Your visitors aren’t sure what to do

A clunky, junked up landing page is the number one issue with a page that isn’t doing its job. There should always be a clear CTA on the page. Don’t give too many choices. If you want leads, have a single page to do that. Ditto for pages with sales. Organization is key. You want visitors to never feel overwhelmed by choices. The CTA should be the thing that stands out most, this way you get the desired action on the page.

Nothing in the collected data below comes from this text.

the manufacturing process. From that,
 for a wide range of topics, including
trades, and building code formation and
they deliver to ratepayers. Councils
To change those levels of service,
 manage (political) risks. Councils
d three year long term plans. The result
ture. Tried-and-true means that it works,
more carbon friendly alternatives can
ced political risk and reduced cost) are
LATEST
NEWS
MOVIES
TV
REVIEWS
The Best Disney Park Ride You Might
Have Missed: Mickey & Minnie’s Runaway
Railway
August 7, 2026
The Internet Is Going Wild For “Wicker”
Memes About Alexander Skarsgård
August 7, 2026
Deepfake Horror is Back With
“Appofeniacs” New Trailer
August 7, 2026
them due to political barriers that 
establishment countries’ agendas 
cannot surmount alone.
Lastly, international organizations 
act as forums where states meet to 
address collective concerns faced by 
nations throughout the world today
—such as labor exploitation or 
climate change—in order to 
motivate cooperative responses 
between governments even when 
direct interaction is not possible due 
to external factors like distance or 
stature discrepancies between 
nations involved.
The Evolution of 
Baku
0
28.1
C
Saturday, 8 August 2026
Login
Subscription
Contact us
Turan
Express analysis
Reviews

Don’t ask for a personal bio

For lead generation efforts especially, don’t ask for a lot of personal information. You can get that later when the visitor is a client. In the meantime, set up your lead generation to gather the least amount of information you need to move forward.

Don’t overwhelm with text

It’s a fact, people don’t like pages with tons of text to read. They generally want to skim for what they are looking for and move on. Make your landing pages easy to read with bulleted lists, easy-to-read font, and bolded subheadings for a quick and easy read.

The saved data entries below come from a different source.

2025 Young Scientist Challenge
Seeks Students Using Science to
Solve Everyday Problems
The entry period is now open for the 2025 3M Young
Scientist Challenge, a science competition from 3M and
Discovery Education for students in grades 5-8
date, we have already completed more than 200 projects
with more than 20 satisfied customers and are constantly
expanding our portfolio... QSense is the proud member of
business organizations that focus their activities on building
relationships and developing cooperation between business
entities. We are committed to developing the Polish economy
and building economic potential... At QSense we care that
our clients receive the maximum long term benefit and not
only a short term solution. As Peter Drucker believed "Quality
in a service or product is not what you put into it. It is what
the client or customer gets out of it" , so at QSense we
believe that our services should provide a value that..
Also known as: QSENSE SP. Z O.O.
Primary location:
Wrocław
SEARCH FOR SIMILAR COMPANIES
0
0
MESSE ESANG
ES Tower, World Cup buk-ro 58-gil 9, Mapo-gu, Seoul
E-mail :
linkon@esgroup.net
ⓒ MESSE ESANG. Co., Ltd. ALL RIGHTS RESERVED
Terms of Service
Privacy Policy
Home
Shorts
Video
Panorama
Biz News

Don’t overwhelm with images

Humans are visually-driven creatures, and that also means we are easily distracted. Never more so than on a webpage. Poor landing page additions can be chat popup boxes, videos that have nothing to do with the purpose of the landing page, and animated ads. All of these distract from the CTA. Your landing page should be designed to calmly direct your visitors to complete an action.

Show elements that build trust

Your brand isn’t as well known as some of the big-name players on the web, so you need to show your site is trustworthy and safe to use. Above the fold, show badges for the online safety organizations you’re affiliated with. Hacker Safe, Truste, and Thawte are all good protection seals to show to visitors.

Those are just some of the main elements to make certain reside in your landing page. It’s always a good idea to design two landing pages and split test them. Learn to fail fast doing the testing, and never get too attached to a single design. Because the nature of the market is ever-changing, what works today will need to be ramped up in the near future. Use these tips as a guideline for design elements, and you’ll have a high performing landing page.